** Study material follows **
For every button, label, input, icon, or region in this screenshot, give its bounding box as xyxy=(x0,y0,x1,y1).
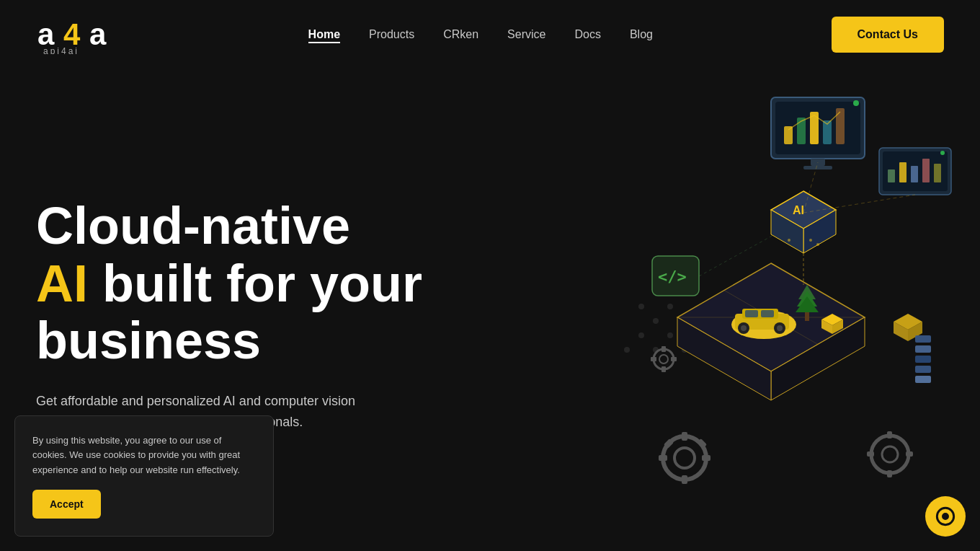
svg-point-87 xyxy=(659,355,668,363)
svg-rect-44 xyxy=(887,470,892,477)
logo-svg: a 4 a api4ai xyxy=(36,14,130,54)
svg-text:a: a xyxy=(89,17,107,51)
svg-rect-20 xyxy=(745,310,758,317)
svg-rect-43 xyxy=(887,431,892,438)
nav-link-crken[interactable]: CRken xyxy=(443,28,478,40)
hero-illustration: AI </> xyxy=(584,69,958,501)
navbar: a 4 a api4ai Home Products CRken Service… xyxy=(0,0,980,69)
svg-point-10 xyxy=(667,332,673,338)
svg-rect-49 xyxy=(784,126,793,144)
svg-point-7 xyxy=(638,332,644,338)
svg-rect-91 xyxy=(671,357,677,361)
svg-point-5 xyxy=(653,318,659,324)
cookie-banner: By using this website, you agree to our … xyxy=(14,415,274,537)
hero-title-line2: built for your xyxy=(88,255,422,312)
chat-button[interactable] xyxy=(925,496,966,537)
svg-point-34 xyxy=(674,448,695,468)
svg-rect-83 xyxy=(915,356,931,363)
svg-point-93 xyxy=(943,514,948,519)
svg-rect-59 xyxy=(888,169,895,182)
hero-title: Cloud-native AI built for your business xyxy=(36,198,422,369)
svg-rect-82 xyxy=(915,345,931,353)
svg-point-72 xyxy=(788,239,790,242)
nav-link-products[interactable]: Products xyxy=(369,28,414,40)
svg-rect-35 xyxy=(682,432,687,441)
svg-rect-84 xyxy=(915,366,931,373)
svg-point-4 xyxy=(638,304,644,309)
nav-link-docs[interactable]: Docs xyxy=(574,28,600,40)
logo[interactable]: a 4 a api4ai xyxy=(36,14,130,54)
svg-rect-55 xyxy=(803,166,832,169)
svg-point-71 xyxy=(816,243,819,246)
nav-link-home[interactable]: Home xyxy=(308,28,340,43)
svg-rect-63 xyxy=(934,164,941,182)
svg-point-42 xyxy=(882,446,898,462)
svg-rect-21 xyxy=(761,310,774,317)
svg-text:api4ai: api4ai xyxy=(43,46,79,54)
svg-rect-36 xyxy=(682,475,687,484)
svg-point-23 xyxy=(741,325,747,331)
accept-button[interactable]: Accept xyxy=(32,490,101,519)
svg-rect-81 xyxy=(915,335,931,343)
nav-item-service[interactable]: Service xyxy=(507,28,545,41)
svg-rect-62 xyxy=(922,159,930,182)
nav-link-blog[interactable]: Blog xyxy=(630,28,653,40)
svg-rect-90 xyxy=(651,357,656,361)
chat-icon xyxy=(935,506,956,526)
svg-rect-53 xyxy=(836,108,845,144)
contact-button[interactable]: Contact Us xyxy=(832,17,944,53)
hero-title-ai: AI xyxy=(36,255,88,312)
nav-item-products[interactable]: Products xyxy=(369,28,414,41)
svg-text:</>: </> xyxy=(658,268,687,286)
nav-item-blog[interactable]: Blog xyxy=(630,28,653,41)
nav-item-docs[interactable]: Docs xyxy=(574,28,600,41)
svg-rect-89 xyxy=(662,366,666,372)
svg-point-56 xyxy=(853,100,859,106)
svg-point-25 xyxy=(777,325,783,331)
svg-rect-46 xyxy=(906,451,913,457)
svg-point-70 xyxy=(809,239,812,242)
nav-link-service[interactable]: Service xyxy=(507,28,545,40)
hero-title-line3: business xyxy=(36,312,261,369)
svg-text:AI: AI xyxy=(793,204,804,216)
hero-title-line1: Cloud-native xyxy=(36,197,350,255)
svg-rect-88 xyxy=(662,346,666,352)
svg-rect-45 xyxy=(867,451,874,457)
svg-point-9 xyxy=(624,347,630,353)
svg-rect-85 xyxy=(915,376,931,383)
nav-item-home[interactable]: Home xyxy=(308,28,340,41)
svg-rect-61 xyxy=(911,166,918,182)
svg-rect-38 xyxy=(702,455,710,461)
hero-illustration-svg: AI </> xyxy=(584,69,958,501)
svg-rect-37 xyxy=(659,455,667,461)
cookie-text: By using this website, you agree to our … xyxy=(32,433,256,478)
svg-point-64 xyxy=(940,151,945,155)
nav-item-crken[interactable]: CRken xyxy=(443,28,478,41)
svg-rect-60 xyxy=(899,162,906,182)
hero-content: Cloud-native AI built for your business … xyxy=(36,198,422,432)
nav-links: Home Products CRken Service Docs Blog xyxy=(308,28,653,41)
svg-point-6 xyxy=(667,304,673,309)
** End of Study material **
## Work task
Write every line of the data out again exactly, leaving out all images.

## Answer box
For every button, label, input, icon, or region in this screenshot, give its bounding box as xyxy=(x0,y0,x1,y1).
svg-point-87 xyxy=(659,355,668,363)
svg-rect-44 xyxy=(887,470,892,477)
logo-svg: a 4 a api4ai xyxy=(36,14,130,54)
svg-text:a: a xyxy=(89,17,107,51)
svg-rect-20 xyxy=(745,310,758,317)
svg-rect-43 xyxy=(887,431,892,438)
nav-link-crken[interactable]: CRken xyxy=(443,28,478,40)
hero-illustration: AI </> xyxy=(584,69,958,501)
navbar: a 4 a api4ai Home Products CRken Service… xyxy=(0,0,980,69)
svg-point-10 xyxy=(667,332,673,338)
svg-rect-49 xyxy=(784,126,793,144)
svg-point-7 xyxy=(638,332,644,338)
svg-rect-91 xyxy=(671,357,677,361)
svg-point-5 xyxy=(653,318,659,324)
cookie-banner: By using this website, you agree to our … xyxy=(14,415,274,537)
hero-title-line2: built for your xyxy=(88,255,422,312)
chat-button[interactable] xyxy=(925,496,966,537)
svg-point-34 xyxy=(674,448,695,468)
svg-rect-83 xyxy=(915,356,931,363)
svg-point-93 xyxy=(943,514,948,519)
svg-rect-59 xyxy=(888,169,895,182)
hero-title: Cloud-native AI built for your business xyxy=(36,198,422,369)
svg-rect-82 xyxy=(915,345,931,353)
svg-point-72 xyxy=(788,239,790,242)
nav-link-products[interactable]: Products xyxy=(369,28,414,40)
svg-rect-35 xyxy=(682,432,687,441)
svg-rect-84 xyxy=(915,366,931,373)
svg-point-4 xyxy=(638,304,644,309)
nav-link-docs[interactable]: Docs xyxy=(574,28,600,40)
logo[interactable]: a 4 a api4ai xyxy=(36,14,130,54)
svg-rect-55 xyxy=(803,166,832,169)
svg-point-71 xyxy=(816,243,819,246)
nav-link-home[interactable]: Home xyxy=(308,28,340,43)
svg-rect-63 xyxy=(934,164,941,182)
svg-point-42 xyxy=(882,446,898,462)
svg-rect-21 xyxy=(761,310,774,317)
svg-text:api4ai: api4ai xyxy=(43,46,79,54)
svg-rect-36 xyxy=(682,475,687,484)
svg-point-23 xyxy=(741,325,747,331)
accept-button[interactable]: Accept xyxy=(32,490,101,519)
svg-rect-81 xyxy=(915,335,931,343)
nav-item-service[interactable]: Service xyxy=(507,28,545,41)
svg-rect-62 xyxy=(922,159,930,182)
nav-link-blog[interactable]: Blog xyxy=(630,28,653,40)
svg-rect-90 xyxy=(651,357,656,361)
chat-icon xyxy=(935,506,956,526)
svg-rect-53 xyxy=(836,108,845,144)
contact-button[interactable]: Contact Us xyxy=(832,17,944,53)
hero-title-ai: AI xyxy=(36,255,88,312)
nav-item-products[interactable]: Products xyxy=(369,28,414,41)
svg-text:</>: </> xyxy=(658,268,687,286)
nav-item-blog[interactable]: Blog xyxy=(630,28,653,41)
nav-item-docs[interactable]: Docs xyxy=(574,28,600,41)
svg-rect-89 xyxy=(662,366,666,372)
svg-point-56 xyxy=(853,100,859,106)
svg-point-25 xyxy=(777,325,783,331)
svg-rect-46 xyxy=(906,451,913,457)
svg-point-70 xyxy=(809,239,812,242)
nav-link-service[interactable]: Service xyxy=(507,28,545,40)
hero-title-line3: business xyxy=(36,312,261,369)
svg-text:AI: AI xyxy=(793,204,804,216)
hero-title-line1: Cloud-native xyxy=(36,197,350,255)
svg-rect-88 xyxy=(662,346,666,352)
svg-rect-45 xyxy=(867,451,874,457)
svg-point-9 xyxy=(624,347,630,353)
svg-rect-85 xyxy=(915,376,931,383)
nav-item-home[interactable]: Home xyxy=(308,28,340,41)
svg-rect-61 xyxy=(911,166,918,182)
svg-rect-38 xyxy=(702,455,710,461)
hero-illustration-svg: AI </> xyxy=(584,69,958,501)
svg-rect-37 xyxy=(659,455,667,461)
cookie-text: By using this website, you agree to our … xyxy=(32,433,256,478)
svg-point-64 xyxy=(940,151,945,155)
nav-item-crken[interactable]: CRken xyxy=(443,28,478,41)
svg-rect-60 xyxy=(899,162,906,182)
hero-content: Cloud-native AI built for your business … xyxy=(36,198,422,432)
nav-links: Home Products CRken Service Docs Blog xyxy=(308,28,653,41)
svg-point-6 xyxy=(667,304,673,309)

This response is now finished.